Friday, September 7, 2012

Are they better off?

So this election season is an interesting one. The two choices are very stark. There is a deeper contrast than there has been for some time. Someone looking at this election would have her pick of issues to address. Today, I want to address one that Romney has been pushing, a question that Obama has a hard time answering... but I want to address it from a different perspective than I have heard anybody address thus far.

Are you better off than you were four years ago?

See, Obama has been going about apologizing and being generally deferrent in his foreign policy. This hasn't worked very well, mostly because the people who hate us are going to hate us regardless, the people who love us don't want us to be weaker, and the few European heads of state who really hated the way Bush did things were replaced in their next election with leaders willing to be a little more kind. But that's really beside my point, so let's move along.

Democrats teach that no man may become rich without stealing his wealth from someone else. Their wealth redistribution policies are based on "fairness". When Republicans say "fairness", what they mean is that it is fair for you to be able to profit from your labor. Democrats mean that it is fair for the people who were disenfranchised by your wealth creation practices to gain from your profit. Thus far, we have mostly seen Democrats apply this on a national level... when they decry the horrible lives of the poor, they mean the American poor, the ones among whom 80% have air conditioning and nearly two-thirds have cable or satellite television. They are not talking about people who live in huts and subsist on a couple of dollars per month.

Obama, on the other hand, has been applying the concept a little more globally. America needs to be taken down a peg. Why? Because we are so rich, that makes us the reason why these other nations are poor. Because one of Mitt Romney's children is attending private school, a Sudanese child goes hungry tonight. We need to give back, he says, on a global level. We have a responsibility, not a Christian responsibility to be charitable to those in need as fellow creatures favored by God, but a guilt responsibility because we 'got rich from their poverty'. Let's set aside the obvious problems with that for a moment and move on.

So America has more people in poverty than ever before. The economy is running at a very low ebb and we are told it is the "new normal". Our debt has been downgraded. Romney and the other Republicans are running on this, asking you if you are better off, and saying that America is a great nation that deserves to be great. Obama is the abusive parent who says that you don't deserve what you have... Romney is the one trying to restore your self esteem and assuring you that you are not somehow sub-par simply for having what you own. This is all well and good, of course, but it is all on an American perspective. So let's look at this from a global perspective.

Is the world better off than it was before due to America's debasement?

We have lost wealth... the average family has lost 40% of its wealth in the recession. Who has gained it? Are Kenyans living any better than they were before? Are Sudanese widows and orphans suffering less for our efforts? Is America giving any more money than before to educate poor children in Africa, or to feed them? Obama told the Egyptian president to step down. (Kind of arrogant for a nation that's supposed to be wallowing in self-debasement.) Do Egyptian women have more power than before? More rights? Under Bush, Afghani women and girls could seek jobs and be educated. Are they as likely to be allowed those rights now?

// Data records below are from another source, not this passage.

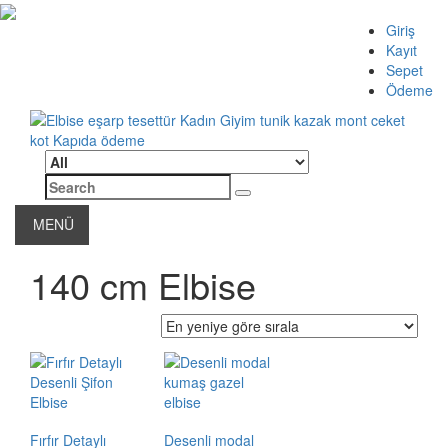
Skip
Giriş
to
Kayıt
content
Sepet
Ödeme
Search
Elbise eşarp tesettür Kadın Giyim tunik kazak mont ceket kot
Kadın Giyim üzerine alışveriş sitesi
for:
Kapıda ödeme
MENÜ
140 cm Elbise
Fırfır Detaylı
Desenli modal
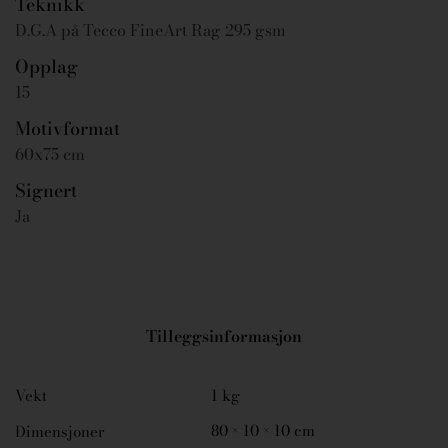
Teknikk
D.G.A på Tecco FineArt Rag 295 gsm
Opplag
15
Motivformat
60x75 cm
Signert
Ja
Tilleggsinformasjon
Vekt
1 kg
80 × 10 × 10 cm
Dimensjoner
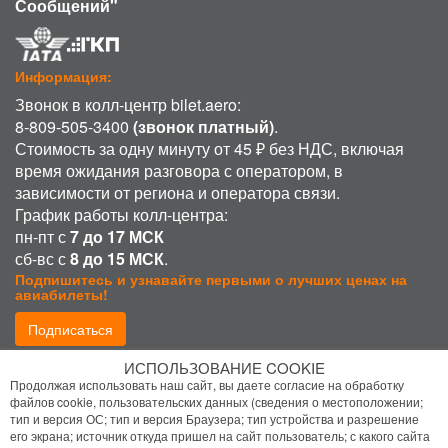
Сообщений"
Информация:
Звонок в колл-центр bilet.aero:
8-809-505-3400
(звонок платный)
.
Стоимость за одну минуту от 45 ₽ без НДС, включая
время ожидания разговора с оператором, в
зависимости от региона и оператора связи.
График работы колл-центра:
пн-пт с
7 до 17 МСК
сб-вс с
8 до 15 МСК
.
Подпишитесь и узнавайте первыми о лучших ценах на
авиабилеты!
Подписаться
ИСПОЛЬЗОВАНИЕ COOKIE
Присоединиться:
Продолжая использовать наш сайт, вы даете согласие на обработку
файлов cookie, пользовательских данных (сведения о местоположении;
тип и версия ОС; тип и версия Браузера; тип устройства и разрешение
его экрана; источник откуда пришел на сайт пользователь; с какого сайта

Is anybody in the world better off for our loss of wealth? European countries have floundered, partly under their own weight, but partly due to the depth and length of our recession. China has managed a short-term surge by buying our debt, but as our dollar devalues, their position degrades as well. American manufacturing jobs pay better in much of China than their own jobs. When Americans have less money, they buy less, they call for less manufacturing... And have we been giving any more money to their poor than before, as a result? Have we been doing more for Indian dalits? Are we saving any Chinese rural women from having their unborn babies killed against their will? Have we been helping anybody with our loss?

Obama and Romney will ask us whether it is worth losing our wealth and prestige in order to aid foreigners. I hope Romney will have the insight to point out that it is our strength that not only we, but others in the world should want to see, because we benefit other nations the most when we have something to offer.

And just as our poor are not richer for the wealth loss of our rich, the world is not better for the wealth loss in America.

1 comment:

  1. This question is made all the more interesting as the fact of the Federal Reserve's presents of 16 Trillion Dollars to various corporations and banking institutions in the US and UK and Europe comes out. By 'creating' trillions of dollars and handing them out as 0% "we don't really expect anyone to pay them back" 'loans,' the FED is inflating the dollar about 6 times faster than Obama and Bush did. Same questions apply: are the poor of the world doing any better for the 16 trillion dollar flush than they were before it happened?
    This is another thing Romney should be addressing.